Rendered page images:
******

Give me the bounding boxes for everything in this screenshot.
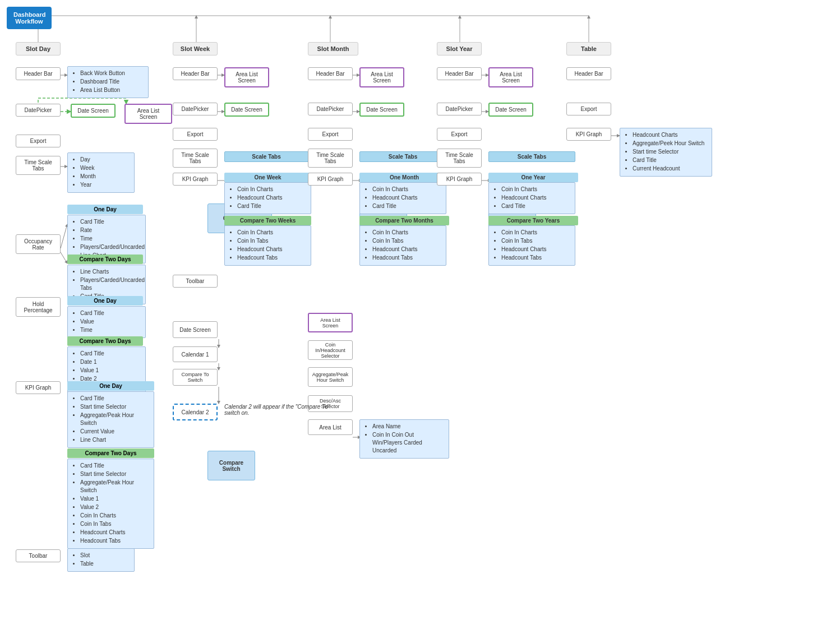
aggregate-peak-hour-switch[interactable]: Aggregate/Peak Hour Switch [308, 367, 353, 387]
sm-export[interactable]: Export [308, 128, 353, 141]
sw-area-list-screen[interactable]: Area List Screen [224, 67, 269, 87]
sd-area-list-screen[interactable]: Area List Screen [124, 104, 172, 124]
sd-one-day-hold-label: One Day [67, 296, 143, 306]
sd-datepicker[interactable]: DatePicker [16, 104, 61, 117]
t-export[interactable]: Export [566, 103, 611, 115]
sd-compare-two-days-kpi-info: Card TitleStart time SelectorAggregate/P… [67, 459, 154, 549]
t-kpi-graph[interactable]: KPI Graph [566, 128, 611, 141]
sd-one-day-occupancy-label: One Day [67, 205, 143, 214]
sy-date-screen[interactable]: Date Screen [488, 103, 533, 117]
sd-date-screen[interactable]: Date Screen [71, 104, 116, 118]
sw-compare-two-weeks-label: Compare Two Weeks [224, 216, 311, 225]
sd-toolbar-info: SlotTable [67, 548, 135, 572]
sd-export[interactable]: Export [16, 135, 61, 147]
bottom-calendar2[interactable]: Calendar 2 [173, 404, 218, 420]
sm-compare-two-months-info: Coin In ChartsCoin In TabsHeadcount Char… [359, 225, 446, 266]
sm-scale-tabs[interactable]: Scale Tabs [359, 151, 446, 162]
sd-occupancy-rate[interactable]: Occupancy Rate [16, 234, 61, 254]
sy-kpi-graph[interactable]: KPI Graph [437, 173, 482, 186]
sd-kpi-graph[interactable]: KPI Graph [16, 381, 61, 394]
sd-toolbar[interactable]: Toolbar [16, 549, 61, 562]
dashboard-subtitle: Workflow [15, 18, 43, 25]
sm-one-month-label: One Month [359, 173, 449, 182]
sm-kpi-graph[interactable]: KPI Graph [308, 173, 353, 186]
sd-hold-pct[interactable]: Hold Percentage [16, 297, 61, 317]
slot-week-header: Slot Week [173, 42, 218, 55]
sd-one-day-kpi-info: Card TitleStart time SelectorAggregate/P… [67, 391, 154, 448]
sw-scale-tabs[interactable]: Scale Tabs [224, 151, 308, 162]
sw-toolbar[interactable]: Toolbar [173, 275, 218, 288]
sm-datepicker[interactable]: DatePicker [308, 103, 353, 115]
bottom-calendar1[interactable]: Calendar 1 [173, 346, 218, 362]
sd-time-scale-tabs[interactable]: Time Scale Tabs [16, 156, 61, 175]
canvas: Dashboard Workflow Slot Day Header Bar B… [0, 0, 840, 643]
sy-header-bar[interactable]: Header Bar [437, 67, 482, 80]
sm-area-list-screen[interactable]: Area List Screen [359, 67, 404, 87]
sd-one-day-kpi-label: One Day [67, 381, 154, 391]
sy-time-scale-tabs[interactable]: Time Scale Tabs [437, 149, 482, 168]
sw-datepicker[interactable]: DatePicker [173, 103, 218, 115]
svg-line-3 [61, 224, 67, 248]
sw-compare-two-weeks-info: Coin In ChartsCoin In TabsHeadcount Char… [224, 225, 311, 266]
sw-date-screen[interactable]: Date Screen [224, 103, 269, 117]
sm-header-bar[interactable]: Header Bar [308, 67, 353, 80]
sw-export[interactable]: Export [173, 128, 218, 141]
t-header-bar[interactable]: Header Bar [566, 67, 611, 80]
area-list[interactable]: Area List [308, 419, 353, 435]
slot-month-header: Slot Month [308, 42, 358, 55]
sd-time-scale-info: DayWeekMonthYear [67, 152, 135, 193]
sd-header-bar-info: Back Work ButtonDashboard TitleArea List… [67, 66, 149, 98]
area-list-screen-bottom[interactable]: Area List Screen [308, 313, 353, 332]
sy-export[interactable]: Export [437, 128, 482, 141]
sd-header-bar[interactable]: Header Bar [16, 67, 61, 80]
sm-compare-two-months-label: Compare Two Months [359, 216, 449, 225]
sm-one-month-info: Coin In ChartsHeadcount ChartsCard Title [359, 182, 446, 214]
sy-datepicker[interactable]: DatePicker [437, 103, 482, 115]
sw-one-week-label: One Week [224, 173, 311, 182]
slot-day-header: Slot Day [16, 42, 61, 55]
sd-compare-two-days-occupancy-label: Compare Two Days [67, 255, 143, 264]
calendar2-note: Calendar 2 will appear if the "Compare T… [224, 404, 336, 416]
sy-area-list-screen[interactable]: Area List Screen [488, 67, 533, 87]
bottom-date-screen[interactable]: Date Screen [173, 321, 218, 338]
t-kpi-graph-info: Headcount ChartsAggregate/Peek Hour Swit… [620, 128, 712, 177]
coin-in-headcount-selector[interactable]: Coin In/Headcount Selector [308, 340, 353, 360]
table-header: Table [566, 42, 611, 55]
sd-compare-two-days-hold-label: Compare Two Days [67, 336, 143, 346]
compare-switch[interactable]: Compare Switch [207, 451, 255, 480]
sw-kpi-graph[interactable]: KPI Graph [173, 173, 218, 186]
sw-one-week-info: Coin In ChartsHeadcount ChartsCard Title [224, 182, 311, 214]
sm-time-scale-tabs[interactable]: Time Scale Tabs [308, 149, 353, 168]
sw-header-bar[interactable]: Header Bar [173, 67, 218, 80]
area-list-info: Area NameCoin In Coin Out Win/Players Ca… [359, 419, 449, 459]
sy-compare-two-years-label: Compare Two Years [488, 216, 578, 225]
bottom-compare-to-switch[interactable]: Compare To Switch [173, 369, 218, 386]
slot-year-header: Slot Year [437, 42, 482, 55]
svg-line-4 [61, 252, 67, 263]
sd-compare-two-days-kpi-label: Compare Two Days [67, 448, 154, 458]
sm-date-screen[interactable]: Date Screen [359, 103, 404, 117]
sw-time-scale-tabs[interactable]: Time Scale Tabs [173, 149, 218, 168]
sy-one-year-info: Coin In ChartsHeadcount ChartsCard Title [488, 182, 575, 214]
sy-compare-two-years-info: Coin In ChartsCoin In TabsHeadcount Char… [488, 225, 575, 266]
sy-one-year-label: One Year [488, 173, 578, 182]
sd-one-day-hold-info: Card TitleValueTime [67, 306, 146, 338]
dashboard-button[interactable]: Dashboard Workflow [7, 7, 52, 29]
sy-scale-tabs[interactable]: Scale Tabs [488, 151, 575, 162]
dashboard-title: Dashboard [13, 11, 45, 18]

******

» Directions
How many lines in the data above hold the word "occupancy"? Answer with the number alone.

» Task solution
3